======== DATA TO PROCESS

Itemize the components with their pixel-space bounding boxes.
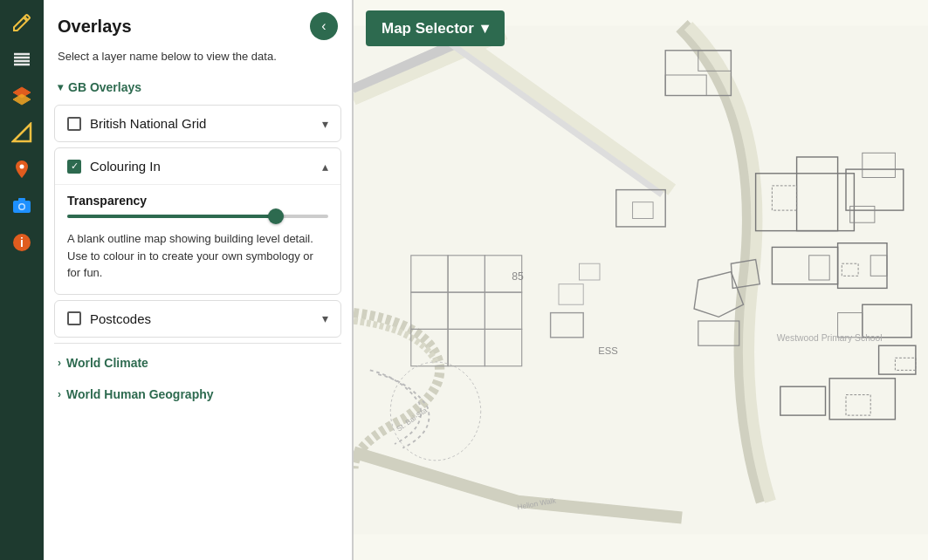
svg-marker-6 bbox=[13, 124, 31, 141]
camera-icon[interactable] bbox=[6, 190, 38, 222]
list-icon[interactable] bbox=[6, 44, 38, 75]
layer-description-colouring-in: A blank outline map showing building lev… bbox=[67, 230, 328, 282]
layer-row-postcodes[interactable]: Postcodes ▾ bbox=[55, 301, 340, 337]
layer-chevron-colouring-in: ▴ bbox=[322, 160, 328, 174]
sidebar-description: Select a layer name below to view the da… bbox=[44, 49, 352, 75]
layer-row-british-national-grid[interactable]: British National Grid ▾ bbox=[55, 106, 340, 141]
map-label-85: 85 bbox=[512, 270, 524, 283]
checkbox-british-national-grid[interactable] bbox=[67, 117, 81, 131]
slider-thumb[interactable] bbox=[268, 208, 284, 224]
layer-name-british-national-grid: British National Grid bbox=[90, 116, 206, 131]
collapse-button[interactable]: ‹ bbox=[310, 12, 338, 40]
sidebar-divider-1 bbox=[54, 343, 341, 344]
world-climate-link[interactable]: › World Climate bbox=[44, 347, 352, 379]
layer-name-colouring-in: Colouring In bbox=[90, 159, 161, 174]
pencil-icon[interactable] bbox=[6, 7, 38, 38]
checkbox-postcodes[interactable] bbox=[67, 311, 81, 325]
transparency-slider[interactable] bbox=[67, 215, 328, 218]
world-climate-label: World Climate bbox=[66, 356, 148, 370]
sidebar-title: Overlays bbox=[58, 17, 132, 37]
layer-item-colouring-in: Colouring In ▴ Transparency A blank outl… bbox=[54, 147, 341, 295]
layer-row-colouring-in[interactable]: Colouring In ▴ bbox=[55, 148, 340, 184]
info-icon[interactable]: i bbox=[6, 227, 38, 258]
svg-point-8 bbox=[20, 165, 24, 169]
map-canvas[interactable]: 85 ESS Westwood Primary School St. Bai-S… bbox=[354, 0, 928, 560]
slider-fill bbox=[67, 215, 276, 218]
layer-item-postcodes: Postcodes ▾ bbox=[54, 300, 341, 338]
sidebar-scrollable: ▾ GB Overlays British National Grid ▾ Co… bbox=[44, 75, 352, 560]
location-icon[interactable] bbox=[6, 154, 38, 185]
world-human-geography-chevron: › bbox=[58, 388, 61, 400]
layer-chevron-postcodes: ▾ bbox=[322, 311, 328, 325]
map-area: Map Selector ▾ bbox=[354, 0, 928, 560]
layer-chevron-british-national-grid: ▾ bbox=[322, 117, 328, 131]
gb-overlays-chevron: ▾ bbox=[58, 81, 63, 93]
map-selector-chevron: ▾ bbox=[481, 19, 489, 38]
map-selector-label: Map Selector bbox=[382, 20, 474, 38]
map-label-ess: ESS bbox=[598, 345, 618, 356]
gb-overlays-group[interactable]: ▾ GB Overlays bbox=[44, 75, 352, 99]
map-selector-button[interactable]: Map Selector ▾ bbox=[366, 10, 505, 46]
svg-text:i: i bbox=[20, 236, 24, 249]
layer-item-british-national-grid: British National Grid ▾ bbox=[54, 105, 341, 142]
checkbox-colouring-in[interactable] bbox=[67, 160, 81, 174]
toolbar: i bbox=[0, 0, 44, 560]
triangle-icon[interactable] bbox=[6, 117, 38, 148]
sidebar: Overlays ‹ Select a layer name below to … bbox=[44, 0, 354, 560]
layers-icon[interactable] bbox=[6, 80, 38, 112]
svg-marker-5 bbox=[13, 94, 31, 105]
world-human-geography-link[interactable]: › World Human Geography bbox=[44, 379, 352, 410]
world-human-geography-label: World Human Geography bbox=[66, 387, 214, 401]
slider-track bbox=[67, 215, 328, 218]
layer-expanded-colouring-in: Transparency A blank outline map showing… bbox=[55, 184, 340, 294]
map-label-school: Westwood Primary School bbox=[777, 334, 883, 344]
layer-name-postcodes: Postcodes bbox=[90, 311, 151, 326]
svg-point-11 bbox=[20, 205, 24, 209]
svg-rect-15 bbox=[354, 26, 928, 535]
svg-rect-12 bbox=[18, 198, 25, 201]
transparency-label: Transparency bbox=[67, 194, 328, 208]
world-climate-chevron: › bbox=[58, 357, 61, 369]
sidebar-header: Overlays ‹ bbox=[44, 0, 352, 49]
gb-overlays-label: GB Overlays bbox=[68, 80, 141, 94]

================

→ TASK ITEM: When you reproduce the data shown above, keep each line exact and omit every picture.

→ WRITTEN REPLY:
Itemize the components with their pixel-space bounding boxes.
svg-marker-6 bbox=[13, 124, 31, 141]
camera-icon[interactable] bbox=[6, 190, 38, 222]
list-icon[interactable] bbox=[6, 44, 38, 75]
layer-description-colouring-in: A blank outline map showing building lev… bbox=[67, 230, 328, 282]
layer-row-postcodes[interactable]: Postcodes ▾ bbox=[55, 301, 340, 337]
layer-chevron-colouring-in: ▴ bbox=[322, 160, 328, 174]
sidebar-description: Select a layer name below to view the da… bbox=[44, 49, 352, 75]
layer-row-british-national-grid[interactable]: British National Grid ▾ bbox=[55, 106, 340, 141]
map-label-85: 85 bbox=[512, 270, 524, 283]
checkbox-british-national-grid[interactable] bbox=[67, 117, 81, 131]
slider-thumb[interactable] bbox=[268, 208, 284, 224]
layer-name-british-national-grid: British National Grid bbox=[90, 116, 206, 131]
collapse-button[interactable]: ‹ bbox=[310, 12, 338, 40]
sidebar-divider-1 bbox=[54, 343, 341, 344]
world-climate-link[interactable]: › World Climate bbox=[44, 347, 352, 379]
layer-name-colouring-in: Colouring In bbox=[90, 159, 161, 174]
pencil-icon[interactable] bbox=[6, 7, 38, 38]
checkbox-postcodes[interactable] bbox=[67, 311, 81, 325]
transparency-slider[interactable] bbox=[67, 215, 328, 218]
world-climate-label: World Climate bbox=[66, 356, 148, 370]
sidebar-title: Overlays bbox=[58, 17, 132, 37]
layer-item-colouring-in: Colouring In ▴ Transparency A blank outl… bbox=[54, 147, 341, 295]
layer-row-colouring-in[interactable]: Colouring In ▴ bbox=[55, 148, 340, 184]
info-icon[interactable]: i bbox=[6, 227, 38, 258]
svg-point-8 bbox=[20, 165, 24, 169]
map-canvas[interactable]: 85 ESS Westwood Primary School St. Bai-S… bbox=[354, 0, 928, 560]
slider-fill bbox=[67, 215, 276, 218]
layer-item-postcodes: Postcodes ▾ bbox=[54, 300, 341, 338]
sidebar-scrollable: ▾ GB Overlays British National Grid ▾ Co… bbox=[44, 75, 352, 560]
location-icon[interactable] bbox=[6, 154, 38, 185]
world-human-geography-chevron: › bbox=[58, 388, 61, 400]
layer-chevron-postcodes: ▾ bbox=[322, 311, 328, 325]
map-area: Map Selector ▾ bbox=[354, 0, 928, 560]
layer-chevron-british-national-grid: ▾ bbox=[322, 117, 328, 131]
gb-overlays-chevron: ▾ bbox=[58, 81, 63, 93]
map-selector-chevron: ▾ bbox=[481, 19, 489, 38]
map-selector-label: Map Selector bbox=[382, 20, 474, 38]
map-label-ess: ESS bbox=[598, 345, 618, 356]
gb-overlays-group[interactable]: ▾ GB Overlays bbox=[44, 75, 352, 99]
map-selector-button[interactable]: Map Selector ▾ bbox=[366, 10, 505, 46]
svg-text:i: i bbox=[20, 236, 24, 249]
layer-item-british-national-grid: British National Grid ▾ bbox=[54, 105, 341, 142]
checkbox-colouring-in[interactable] bbox=[67, 160, 81, 174]
toolbar: i bbox=[0, 0, 44, 560]
triangle-icon[interactable] bbox=[6, 117, 38, 148]
sidebar: Overlays ‹ Select a layer name below to … bbox=[44, 0, 354, 560]
layers-icon[interactable] bbox=[6, 80, 38, 112]
svg-marker-5 bbox=[13, 94, 31, 105]
world-human-geography-link[interactable]: › World Human Geography bbox=[44, 379, 352, 410]
world-human-geography-label: World Human Geography bbox=[66, 387, 214, 401]
slider-track bbox=[67, 215, 328, 218]
layer-expanded-colouring-in: Transparency A blank outline map showing… bbox=[55, 184, 340, 294]
map-label-school: Westwood Primary School bbox=[777, 334, 883, 344]
layer-name-postcodes: Postcodes bbox=[90, 311, 151, 326]
svg-point-11 bbox=[20, 205, 24, 209]
svg-rect-15 bbox=[354, 26, 928, 535]
svg-rect-12 bbox=[18, 198, 25, 201]
transparency-label: Transparency bbox=[67, 194, 328, 208]
world-climate-chevron: › bbox=[58, 357, 61, 369]
sidebar-header: Overlays ‹ bbox=[44, 0, 352, 49]
gb-overlays-label: GB Overlays bbox=[68, 80, 141, 94]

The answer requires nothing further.